Table 4. Land Productivity for Different Types of Peasant Households
Employment Type Mean Std. Dev. Freq.
Pure Peasant Households 2063.01 34666.05 78491
Type I Part-time Households 1716.18 32496.23 154063
Type II Part-time Households 1186.97 14341.39 126344
Non-Peasant Households 1181.65 2309.28 13447
Total 1590.42 27574.58 372345
Data Source: National Bureau of Statistics of China
2. Changes in the Structure of Agricultural Inputs:
The Replacement of Labour by Machinery
Traditional agriculture in China mainly relies on high labour input to improve
land use ratio. Since 2003, the increase in the agricultural productivity is mainly
reflected by the great increase in the agricultural labour productivity. It manifests the
changes in agricultural input structure brought by the reallocation of the rural labours
in different sectors. Therefore, we should observe the agricultural transformation
based on changes of agricultural inputs. Furthermore, as the agricultural development
model changes, the high-labour input on which the traditional agriculture in China
primarily based is transferred to machinery and capital input.
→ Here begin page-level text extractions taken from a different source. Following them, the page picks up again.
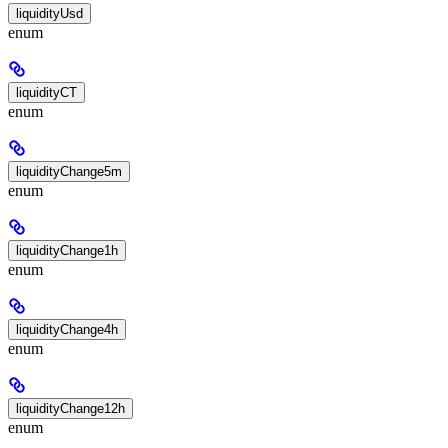
liquidityUsd
enum
liquidityCT
enum
liquidityChange5m
enum
liquidityChange1h
enum
liquidityChange4h
enum
liquidityChange12h
enum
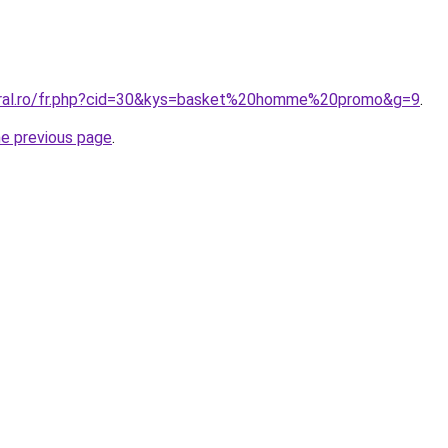
coral.ro/fr.php?cid=30&kys=basket%20homme%20promo&g=9
.
he previous page
.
(1) Labour Input. The cost of crop farming has increased and agricultural labour input
has decreased. According to Figure 13, The household self-employment cost and hire
labour wage have increased significantly. And the hire labour wage has been
increased from 14.05 RMB/day in 1999 to 112.39 RMB/day in 2015, which has been
increased by almost 8 times. The household hire labour wage has been increased from
9.5 RMB/day in 1999 to 78 RMB/day in 2015, which has been increased by almost 7
times. From 1999 to 2015, the total cost for household hire labour in major crops have
experienced constant growth (See Figure 11). As the labour cost been increasing,
peasant households generally adopt the strategy of reducing labour input when they
allocate labour force. At last, the labour inputted in crop farming has decreased
remarkably (As in Figure 12).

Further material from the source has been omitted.